The planter was heavy-set, with thick jowls. He needed a shave, and his shorts and khaki shirt were stained with sweat. "So you are the new convict I take to my nice farm." He eyed Mark coldly. "He will do, he will do. Okay, we go now, ja?"
"Now?" Mark said.
"Now, ja, you think all day I have? I can stay in Whiskeytown while my foreman lets the hands eat everything and lay around not working? Give me the papers, Captain."
The captain took a sheaf of papers from a folder. He scrawled across the bottom, then handed Mark a pen. "Sign here."
Mark started to read the documents. The captain laughed. "Sign it, goddamit. We don't have all day."
Mark shrugged and scribbled his name.
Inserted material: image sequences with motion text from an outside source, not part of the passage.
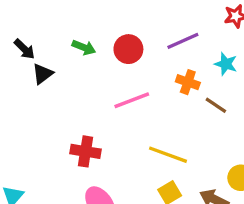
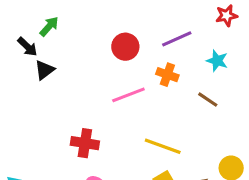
green arrow: (84, 47) -> (49, 26), moved, turned -70
orange cross: (188, 82) -> (167, 75), moved

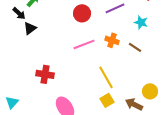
orange cross: (167, 75) -> (112, 40), moved
red cross: (85, 143) -> (45, 74), moved
yellow line: (163, 146) -> (106, 77), turned 40

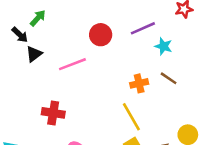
cyan star: (141, 22) -> (163, 46), moved
orange cross: (112, 40) -> (139, 83), moved, turned -32
pink line: (84, 44) -> (72, 64), moved

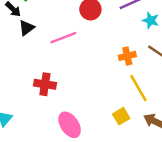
yellow line: (131, 117) -> (138, 88), moved

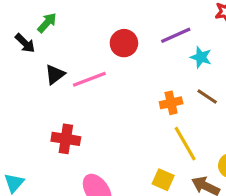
black triangle: (27, 28) -> (55, 75), moved
yellow square: (121, 116) -> (163, 180), turned -35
The captain handed Ewigfeuer two copies and indicated a door. They went through the adobe corridors to a guardroom at the end. The planter handed the guards a copy of the document and the door was opened.
The heat outside struck Mark like a physical blow. It had been hot enough inside, but the thick earthen walls had protected him from the worst; now it was almost unbearable. There was no sun, but the clouds were bright enough to hurt his eyes. Ewigfeuer put on dark glasses. He led the way to a shop across from the prison and bought Mark a pair of dark glasses and a cap with a visor. "Put these on," he commanded. "You are no use if you are blind. Now come."
They walked through busy streets. The sky hung dull orange, an eternal sunset. Sweat sprang from Mark's brow and trickled down inside his coveralls. He wished he had shorts. Nearly everyone in town wore them.